━━━━━ Excerpted records
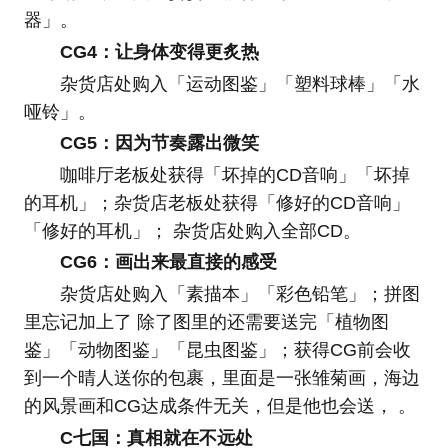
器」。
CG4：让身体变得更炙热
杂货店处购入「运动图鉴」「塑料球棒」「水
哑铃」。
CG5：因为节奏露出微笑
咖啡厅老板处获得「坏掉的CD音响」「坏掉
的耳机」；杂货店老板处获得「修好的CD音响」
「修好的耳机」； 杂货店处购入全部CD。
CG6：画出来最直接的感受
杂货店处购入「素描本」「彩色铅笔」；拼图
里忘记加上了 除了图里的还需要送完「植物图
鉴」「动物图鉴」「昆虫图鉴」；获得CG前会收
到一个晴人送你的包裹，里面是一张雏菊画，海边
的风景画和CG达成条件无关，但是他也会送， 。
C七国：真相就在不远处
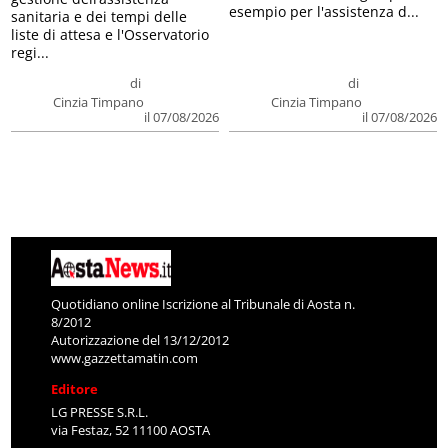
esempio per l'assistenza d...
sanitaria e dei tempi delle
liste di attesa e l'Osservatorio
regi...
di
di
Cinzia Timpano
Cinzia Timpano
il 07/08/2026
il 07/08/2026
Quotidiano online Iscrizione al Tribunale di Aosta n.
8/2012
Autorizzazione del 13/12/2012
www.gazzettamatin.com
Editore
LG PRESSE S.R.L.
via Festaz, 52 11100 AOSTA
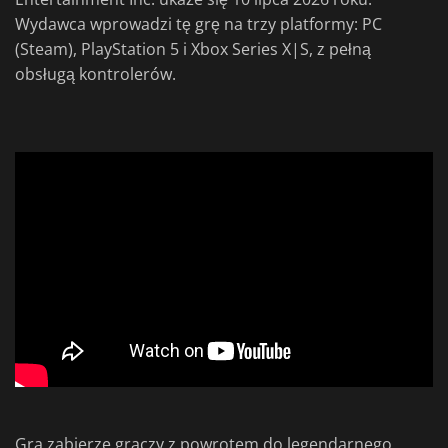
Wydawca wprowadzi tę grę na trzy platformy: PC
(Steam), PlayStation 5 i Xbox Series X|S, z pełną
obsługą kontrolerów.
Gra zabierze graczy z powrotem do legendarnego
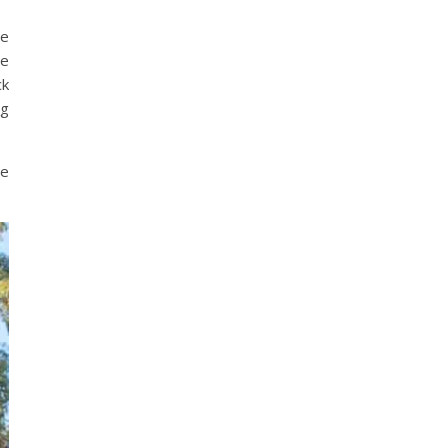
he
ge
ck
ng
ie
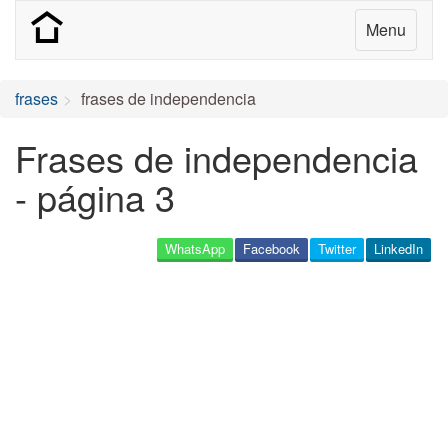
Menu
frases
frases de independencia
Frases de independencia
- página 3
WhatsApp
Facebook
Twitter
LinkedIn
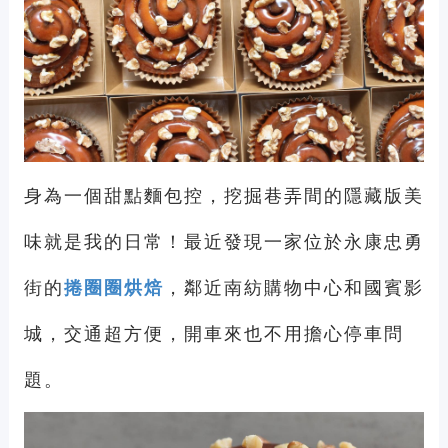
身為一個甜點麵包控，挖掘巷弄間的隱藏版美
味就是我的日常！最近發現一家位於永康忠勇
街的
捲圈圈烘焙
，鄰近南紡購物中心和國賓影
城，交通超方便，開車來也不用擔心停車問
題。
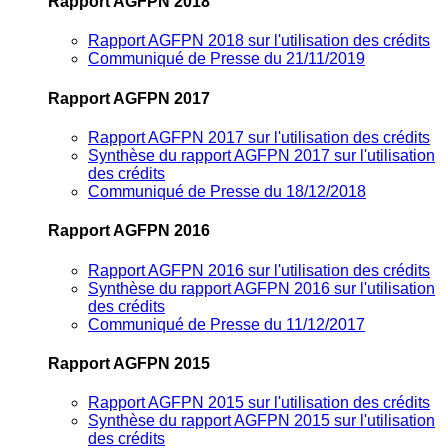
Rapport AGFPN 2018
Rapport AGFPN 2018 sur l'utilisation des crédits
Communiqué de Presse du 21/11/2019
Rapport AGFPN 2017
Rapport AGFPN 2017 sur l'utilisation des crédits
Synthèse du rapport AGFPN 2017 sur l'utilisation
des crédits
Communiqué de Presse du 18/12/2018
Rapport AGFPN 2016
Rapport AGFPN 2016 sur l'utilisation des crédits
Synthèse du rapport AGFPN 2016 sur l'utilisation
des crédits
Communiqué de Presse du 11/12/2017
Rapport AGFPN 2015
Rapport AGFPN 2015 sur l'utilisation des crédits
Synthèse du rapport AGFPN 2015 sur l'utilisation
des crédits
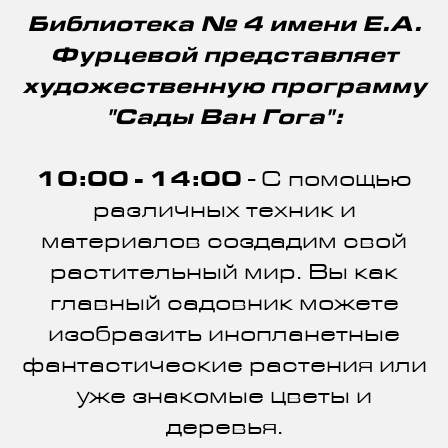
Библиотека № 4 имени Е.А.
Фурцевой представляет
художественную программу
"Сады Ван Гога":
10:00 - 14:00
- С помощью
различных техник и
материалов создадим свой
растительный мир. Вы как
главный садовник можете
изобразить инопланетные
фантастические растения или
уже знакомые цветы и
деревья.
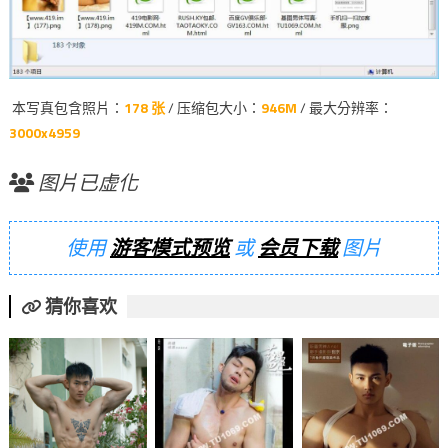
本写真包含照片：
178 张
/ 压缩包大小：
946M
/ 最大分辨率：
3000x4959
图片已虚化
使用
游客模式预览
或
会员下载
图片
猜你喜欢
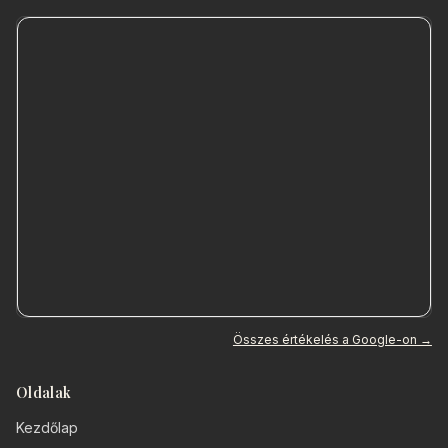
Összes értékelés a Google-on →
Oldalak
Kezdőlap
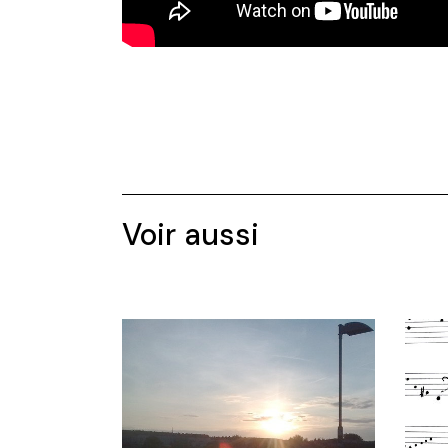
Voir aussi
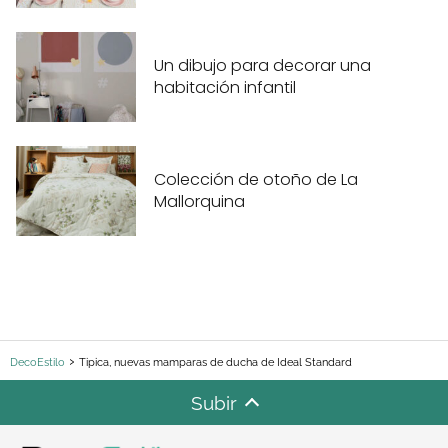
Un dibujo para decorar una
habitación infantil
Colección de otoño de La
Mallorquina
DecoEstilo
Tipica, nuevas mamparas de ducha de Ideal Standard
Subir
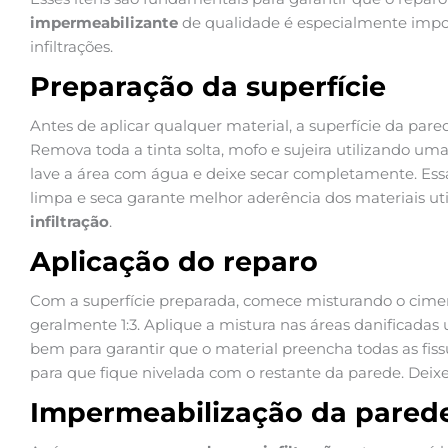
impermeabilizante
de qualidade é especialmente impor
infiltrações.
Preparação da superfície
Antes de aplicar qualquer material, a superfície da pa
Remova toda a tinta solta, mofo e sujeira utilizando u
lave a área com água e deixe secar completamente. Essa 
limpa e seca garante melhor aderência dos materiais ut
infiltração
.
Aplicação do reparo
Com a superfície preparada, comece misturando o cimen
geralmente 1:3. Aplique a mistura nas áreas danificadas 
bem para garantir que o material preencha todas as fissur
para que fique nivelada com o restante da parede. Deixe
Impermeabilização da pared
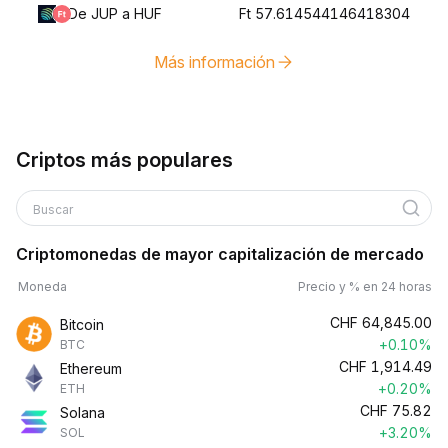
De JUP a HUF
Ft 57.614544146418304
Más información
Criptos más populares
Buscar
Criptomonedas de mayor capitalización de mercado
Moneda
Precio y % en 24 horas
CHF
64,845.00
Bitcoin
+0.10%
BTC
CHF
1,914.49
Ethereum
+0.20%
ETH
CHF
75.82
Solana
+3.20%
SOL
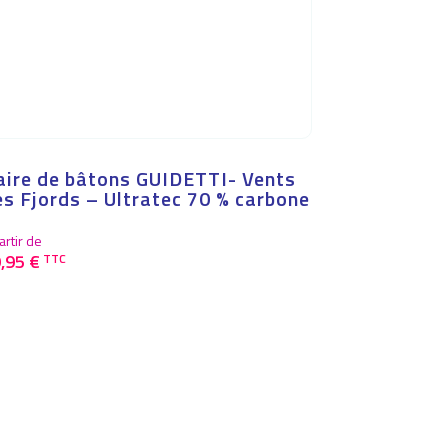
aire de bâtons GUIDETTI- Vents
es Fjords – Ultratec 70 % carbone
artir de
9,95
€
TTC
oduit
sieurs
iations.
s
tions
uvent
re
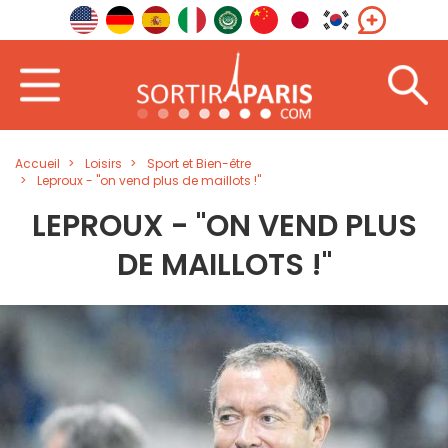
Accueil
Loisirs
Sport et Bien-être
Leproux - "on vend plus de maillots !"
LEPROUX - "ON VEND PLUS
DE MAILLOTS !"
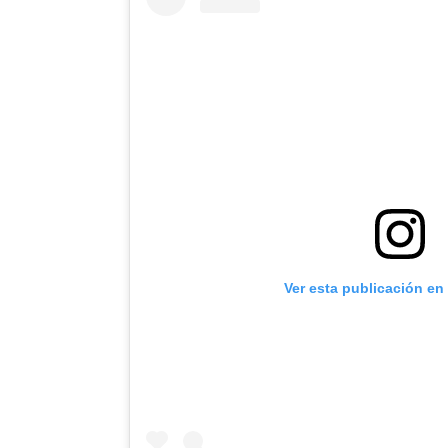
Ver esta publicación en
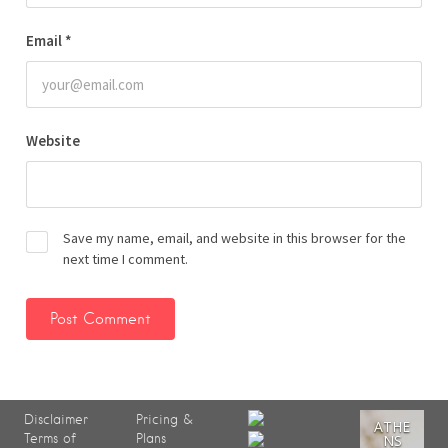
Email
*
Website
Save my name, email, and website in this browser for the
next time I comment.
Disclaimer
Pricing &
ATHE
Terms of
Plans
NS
━━━━━━━━━━
**Instructions to follow:**
Show me every line in the data above that includes "crédits".

**Exercise answer:**
Rapport AGFPN 2018 sur l'utilisation des crédits
Rapport AGFPN 2017 sur l'utilisation des crédits
des crédits
Rapport AGFPN 2016 sur l'utilisation des crédits
des crédits
Rapport AGFPN 2015 sur l'utilisation des crédits
des crédits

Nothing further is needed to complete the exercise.